Consequently, who we are becomes shaped by a paranoiac need to
protect ourselves against real and imagined adversaries and against any
troubling circumstance, intrusive idea, or uncomfortable awareness that would
topple the houses of cards that pretend to offer security and places to hide. A
bunker mentality sets in. We
hide inside our fortresses of discontented obliviousness, surrounded by
stockpiles of yesterday’s distractions, anxiously guarding sentimentalized
versions of reality, elaborate museums of what never was, shrines to what will
never be, mausoleums of foreclosed possibilities, and hollowed out spaces that
accusingly echo and amplify our regrets. We become trapped in a vicious circle
of fear, hoarding, and scarcity. As with someone dying of thirst in the middle
of the ocean, what we need is abundant but tragically unavailable. Even more
tragic, our deprivation is self-inflicted. The situation we are in is akin to
the hell described in an old parable known as the allegory of the long spoons. In the parable,
everyone in Hell is perpetually hungry because the only means of eating is with
spoons that are too long. They are incapable of getting any food into their
mouths because of their aversion to feeding each other. In the real world,
being in a situation in which the simple willingness make choices that would
bolster a rising tide that lifts all boats is too weak to overcome the
warranted fear of being taken advantage of is what is known as a collective
action problem.
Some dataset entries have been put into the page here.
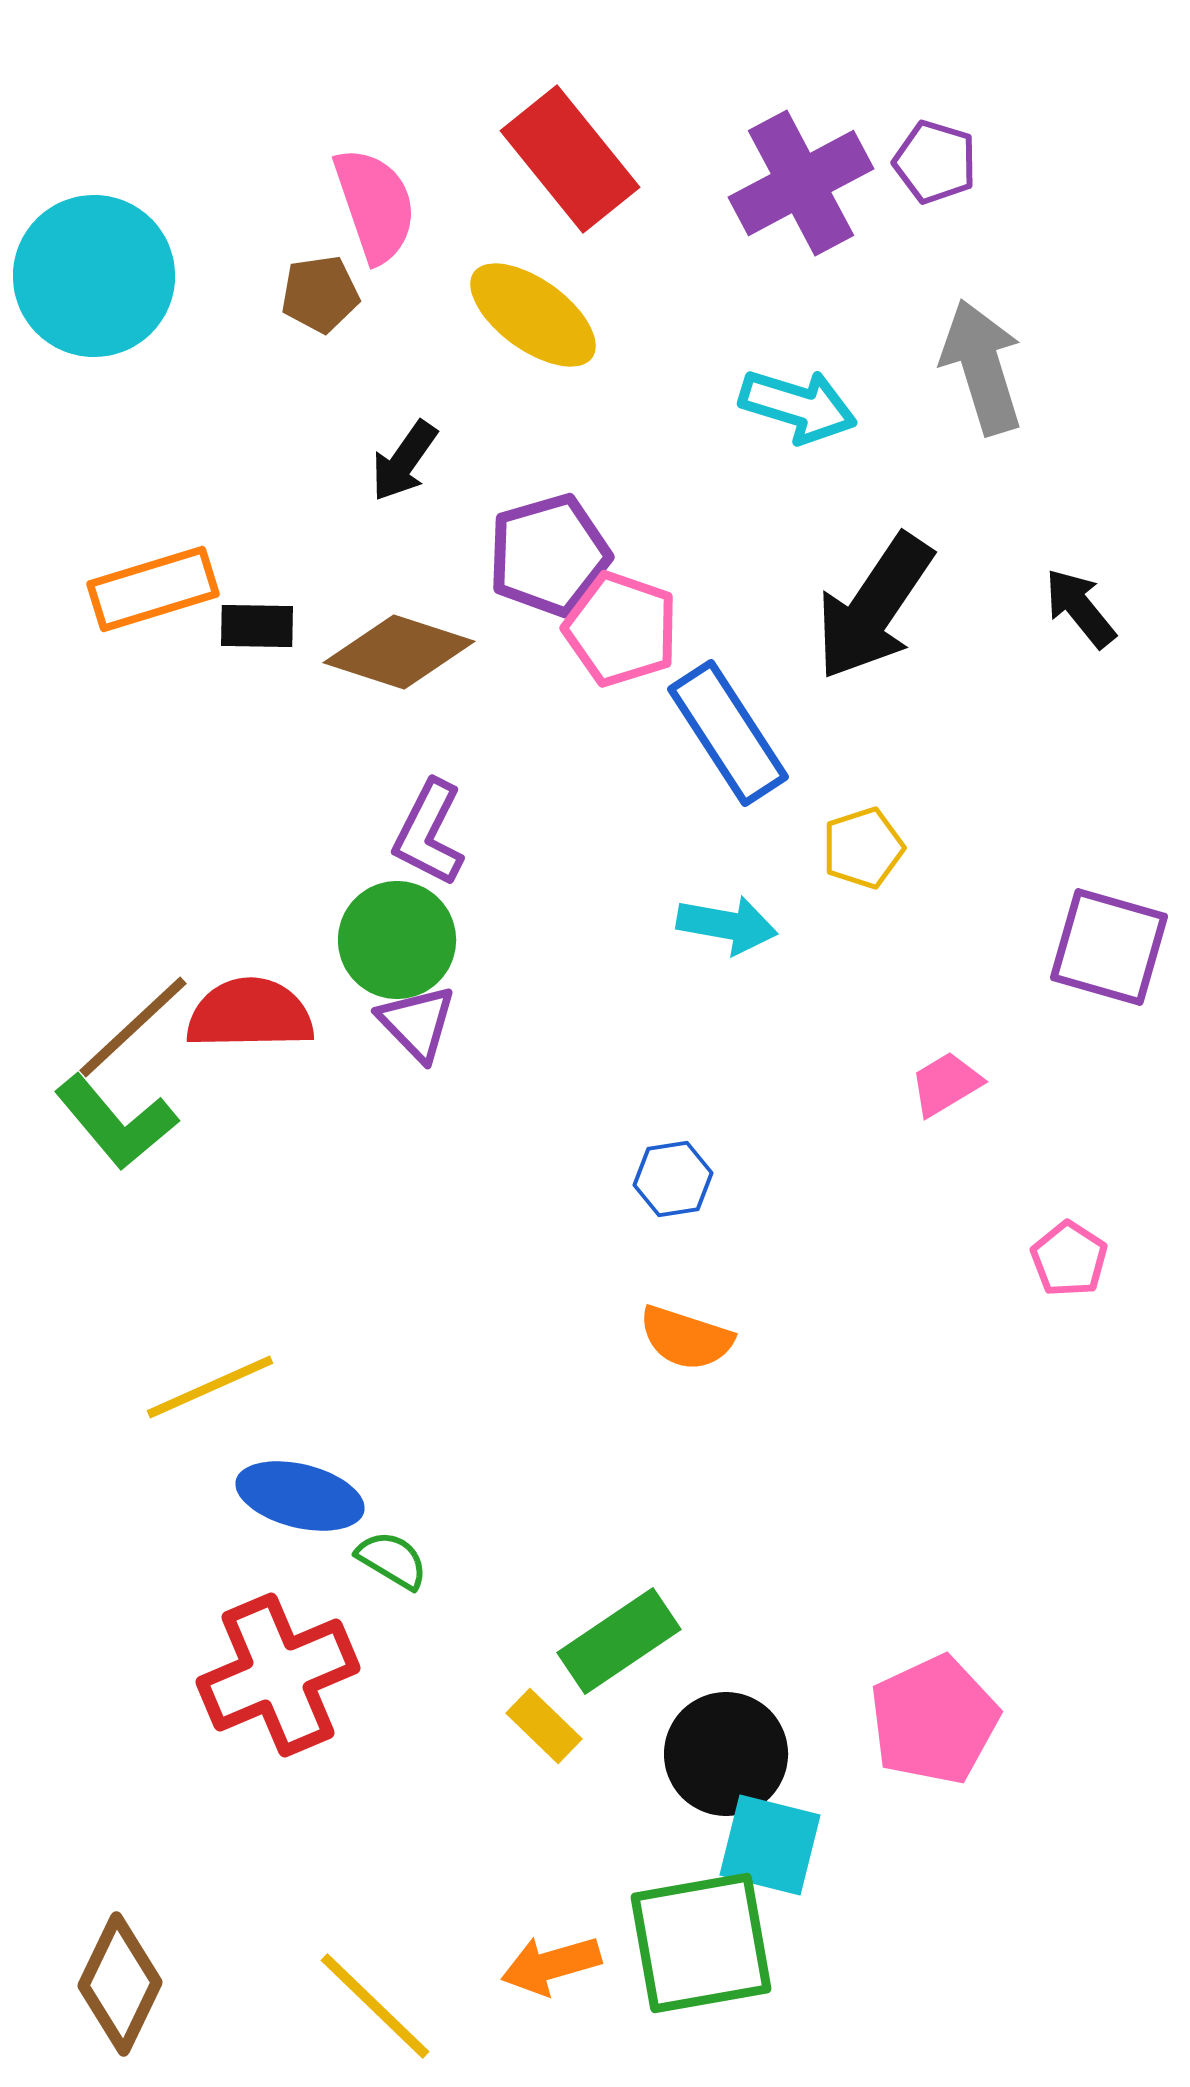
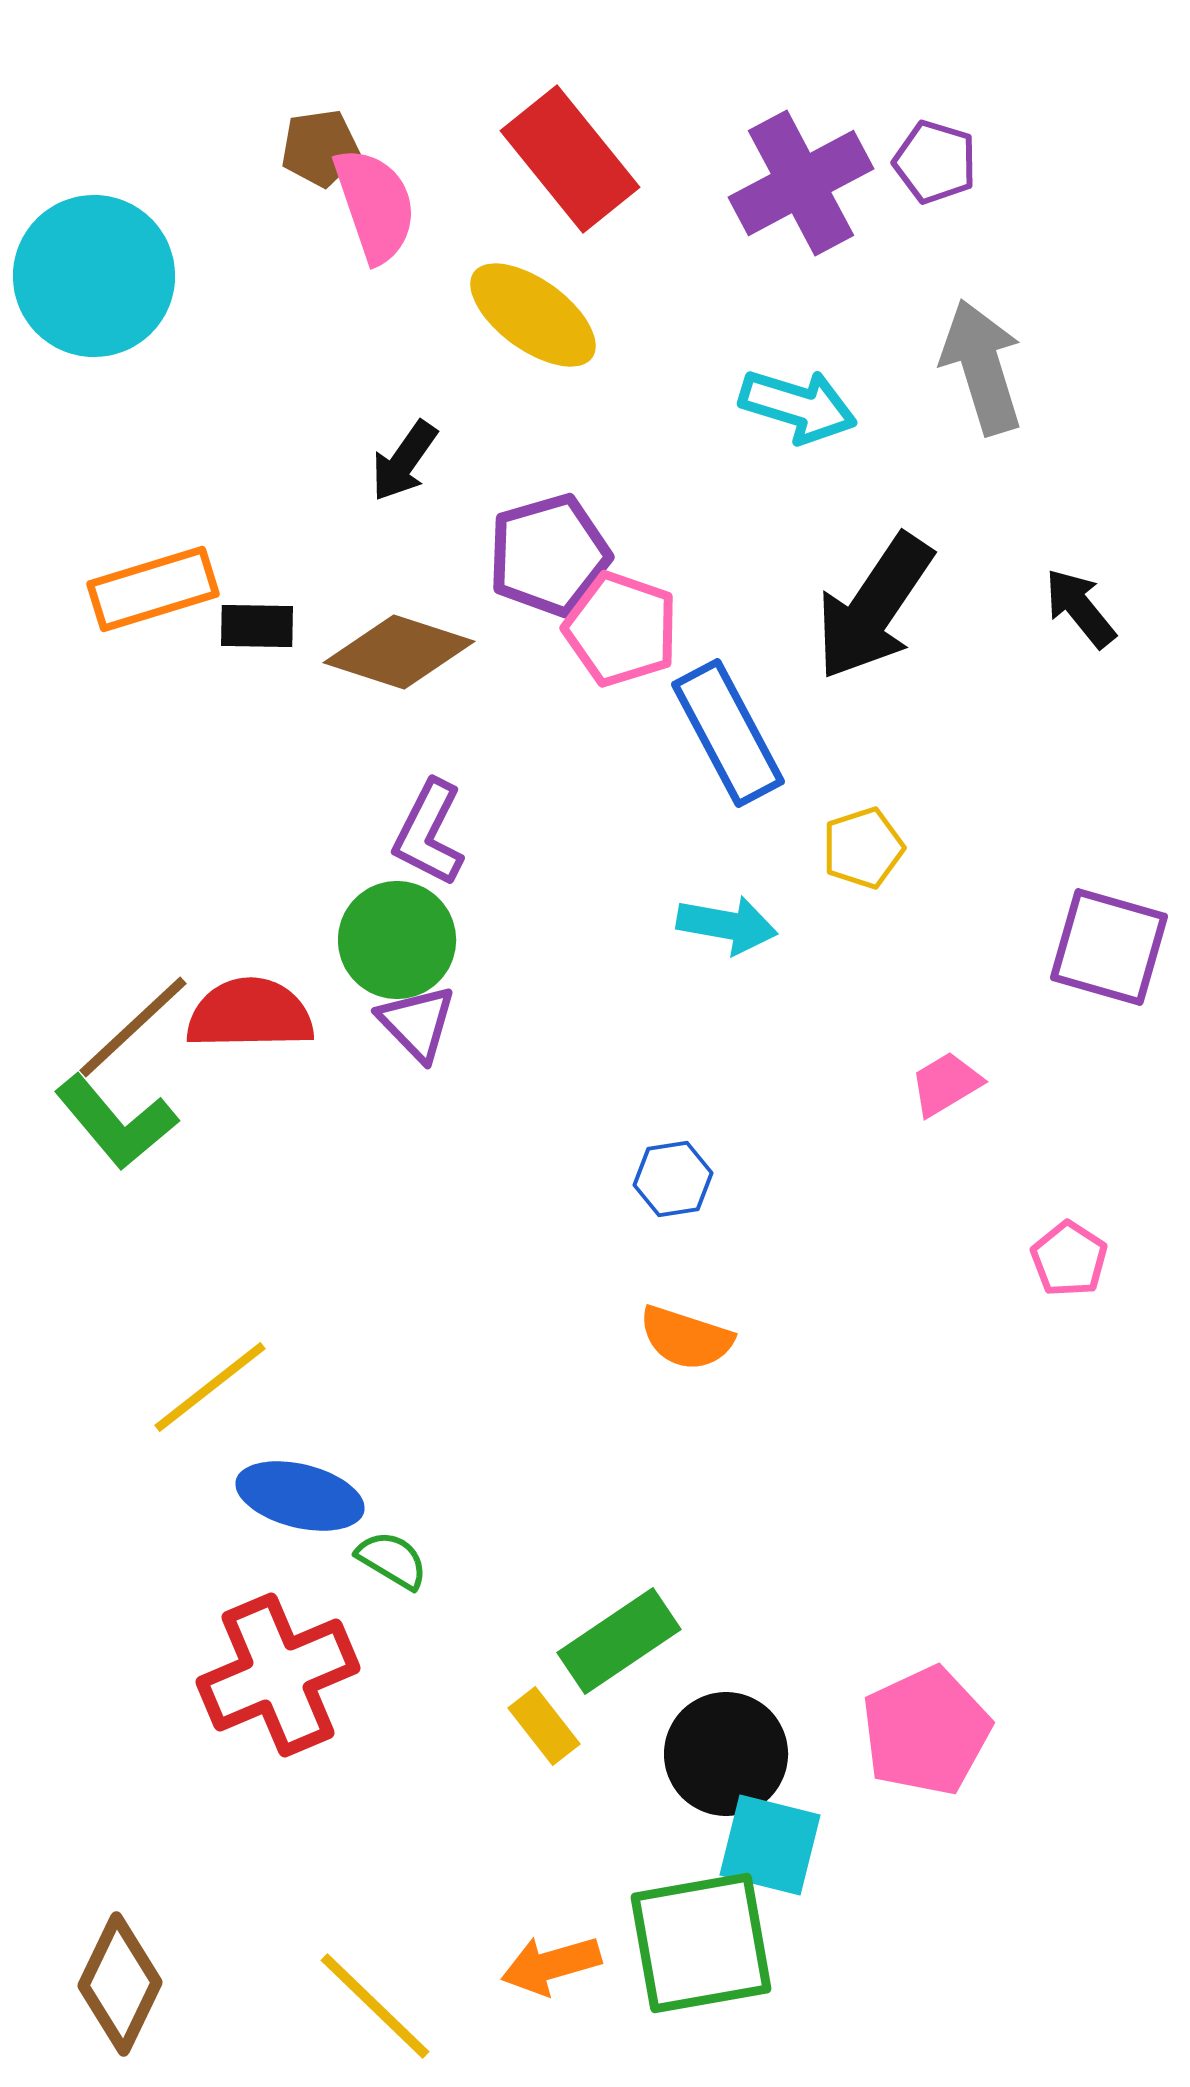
brown pentagon at (320, 294): moved 146 px up
blue rectangle at (728, 733): rotated 5 degrees clockwise
yellow line at (210, 1387): rotated 14 degrees counterclockwise
pink pentagon at (934, 1720): moved 8 px left, 11 px down
yellow rectangle at (544, 1726): rotated 8 degrees clockwise
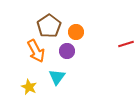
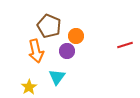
brown pentagon: rotated 15 degrees counterclockwise
orange circle: moved 4 px down
red line: moved 1 px left, 1 px down
orange arrow: rotated 15 degrees clockwise
yellow star: rotated 14 degrees clockwise
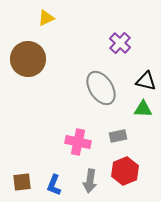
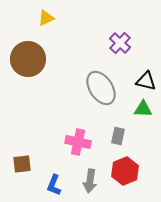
gray rectangle: rotated 66 degrees counterclockwise
brown square: moved 18 px up
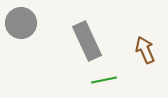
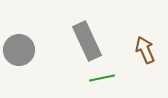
gray circle: moved 2 px left, 27 px down
green line: moved 2 px left, 2 px up
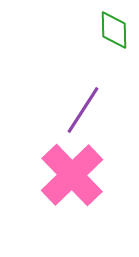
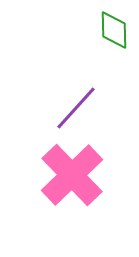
purple line: moved 7 px left, 2 px up; rotated 9 degrees clockwise
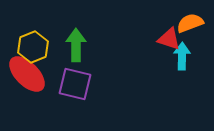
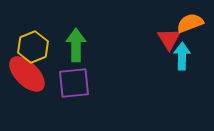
red triangle: rotated 40 degrees clockwise
purple square: moved 1 px left, 1 px up; rotated 20 degrees counterclockwise
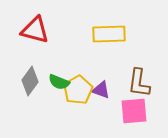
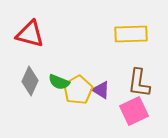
red triangle: moved 5 px left, 4 px down
yellow rectangle: moved 22 px right
gray diamond: rotated 12 degrees counterclockwise
purple triangle: rotated 12 degrees clockwise
pink square: rotated 20 degrees counterclockwise
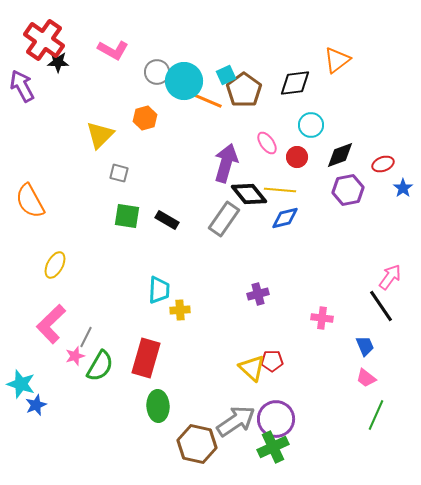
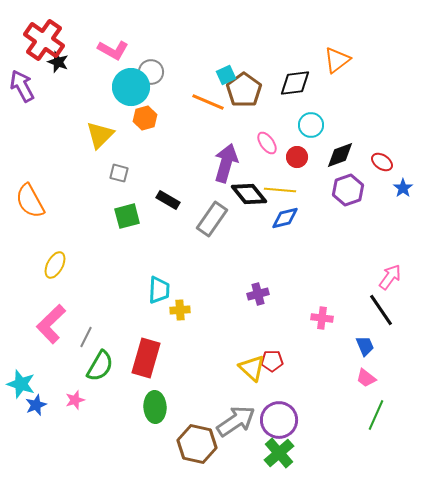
black star at (58, 62): rotated 20 degrees clockwise
gray circle at (157, 72): moved 6 px left
cyan circle at (184, 81): moved 53 px left, 6 px down
orange line at (206, 100): moved 2 px right, 2 px down
red ellipse at (383, 164): moved 1 px left, 2 px up; rotated 55 degrees clockwise
purple hexagon at (348, 190): rotated 8 degrees counterclockwise
green square at (127, 216): rotated 24 degrees counterclockwise
gray rectangle at (224, 219): moved 12 px left
black rectangle at (167, 220): moved 1 px right, 20 px up
black line at (381, 306): moved 4 px down
pink star at (75, 356): moved 44 px down
green ellipse at (158, 406): moved 3 px left, 1 px down
purple circle at (276, 419): moved 3 px right, 1 px down
green cross at (273, 447): moved 6 px right, 6 px down; rotated 16 degrees counterclockwise
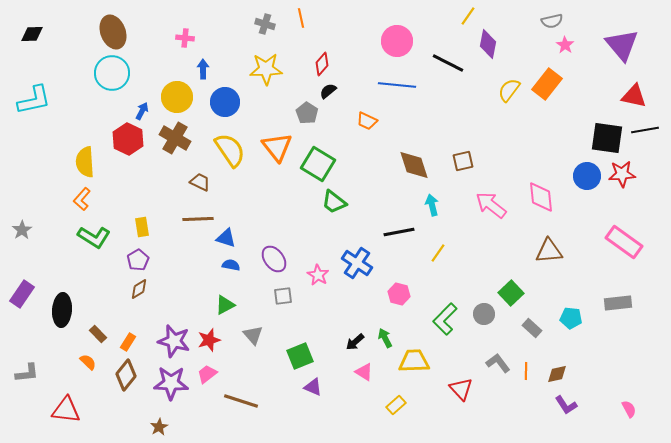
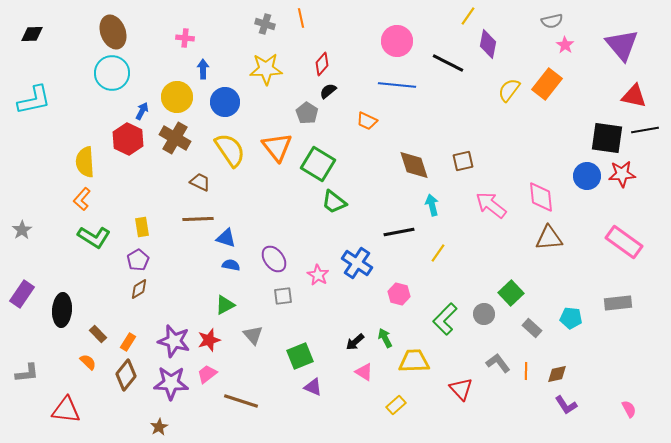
brown triangle at (549, 251): moved 13 px up
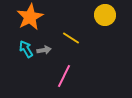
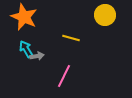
orange star: moved 6 px left; rotated 20 degrees counterclockwise
yellow line: rotated 18 degrees counterclockwise
gray arrow: moved 7 px left, 6 px down
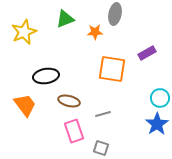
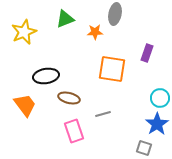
purple rectangle: rotated 42 degrees counterclockwise
brown ellipse: moved 3 px up
gray square: moved 43 px right
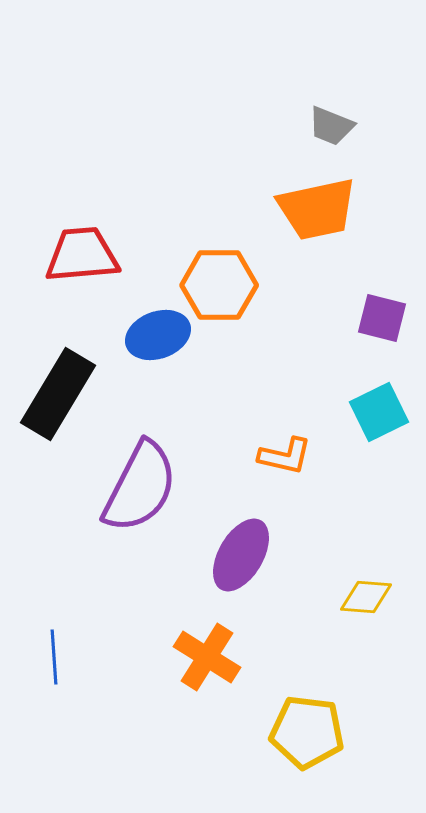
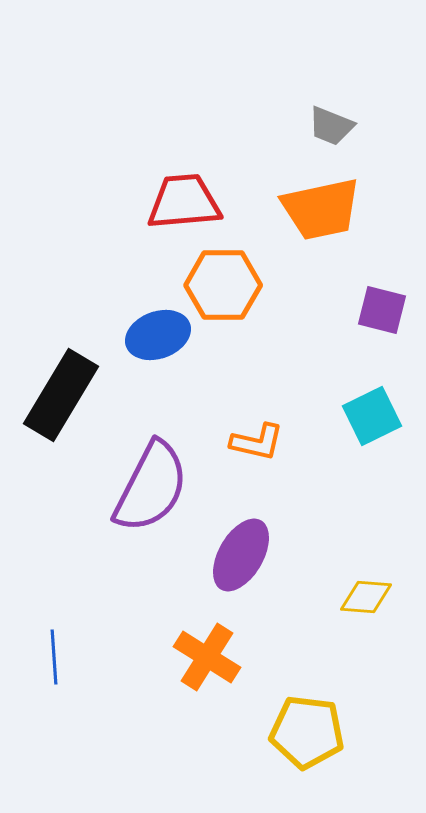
orange trapezoid: moved 4 px right
red trapezoid: moved 102 px right, 53 px up
orange hexagon: moved 4 px right
purple square: moved 8 px up
black rectangle: moved 3 px right, 1 px down
cyan square: moved 7 px left, 4 px down
orange L-shape: moved 28 px left, 14 px up
purple semicircle: moved 11 px right
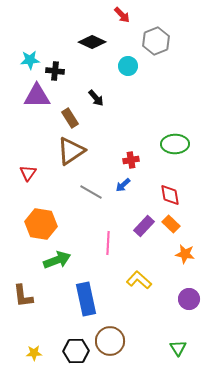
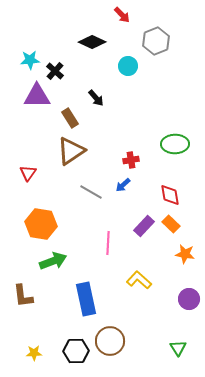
black cross: rotated 36 degrees clockwise
green arrow: moved 4 px left, 1 px down
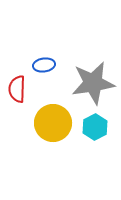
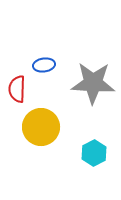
gray star: rotated 12 degrees clockwise
yellow circle: moved 12 px left, 4 px down
cyan hexagon: moved 1 px left, 26 px down
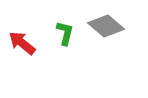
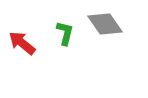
gray diamond: moved 1 px left, 2 px up; rotated 15 degrees clockwise
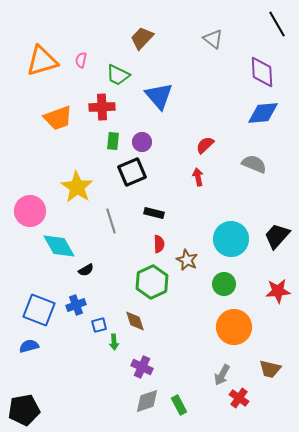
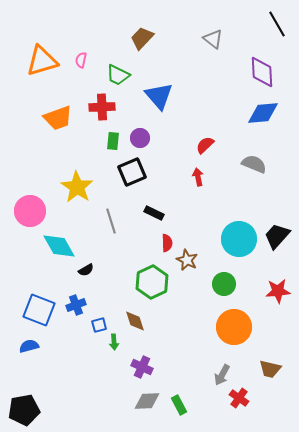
purple circle at (142, 142): moved 2 px left, 4 px up
black rectangle at (154, 213): rotated 12 degrees clockwise
cyan circle at (231, 239): moved 8 px right
red semicircle at (159, 244): moved 8 px right, 1 px up
gray diamond at (147, 401): rotated 16 degrees clockwise
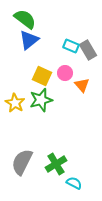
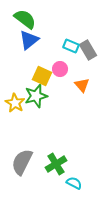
pink circle: moved 5 px left, 4 px up
green star: moved 5 px left, 4 px up
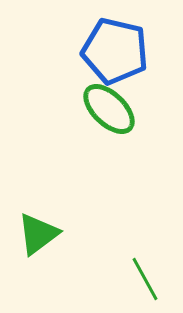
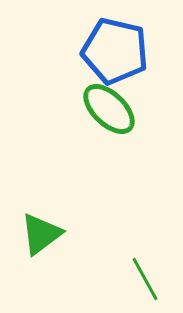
green triangle: moved 3 px right
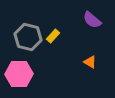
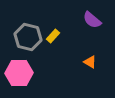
pink hexagon: moved 1 px up
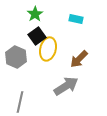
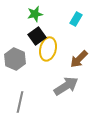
green star: rotated 21 degrees clockwise
cyan rectangle: rotated 72 degrees counterclockwise
gray hexagon: moved 1 px left, 2 px down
The solution is obvious; however, it involves cooperation,
intelligent pooling of resources, and trust that others are going to follow
suit, and because of costs, risks, and insufficient incentives at the level of
the individual, what happens instead is a cascading race to the bottom. Dreams
of what could be sit on the shelf collecting dust, producing a return on
investment equivalent to hiding our life savings under the mattress.
Recovering humanity, playing on two meanings of the word
humanity, humanity as a set of personal characteristics we all share in common
and humanity as a collective entity of which we are each inescapably a part, is
about the natural reciprocal relationship between the vulnerability that is
inherent in humanity at the individual level and the strength that emerges when
we gather seemingly unrelated puzzle pieces drawn from our fragmentary
understandings and our disparate perspectives and combine them into something
resembling a unified whole. As each of us stokes the glowing embers of human
sympathy that smolder in our hearts, we augment our bond with the humanity that
all of us together instantiate. And coming from the other end, as we recover a
communal bond with the humanity arrayed around us, we enrich our connection
with the humanity within that is our birthright. We find new connections by
looking inward at our own restlessness and incompleteness, looking outward for
companionship, similarities that we can identify with, and for ways to belong
and participate, looking inward again for stirrings of our most authentically
human responsiveness, and looking outward again toward possibilities beyond our
own limited reach as separate individuals. If we accept the challenge, dare to
care, venture out from the cozy cocoons within which we smugly insulate ourselves,
reawaken our imagination, dredge up our buried dreams, bring to the table
underutilized talents and untapped strengths, replace unverifiable suppositions
with human-centered actualities, and cultivate optimism and openness through
mutual encouragement and trust-building, our hopeful gamble will be rewarded
over the long haul, if not always in the near term.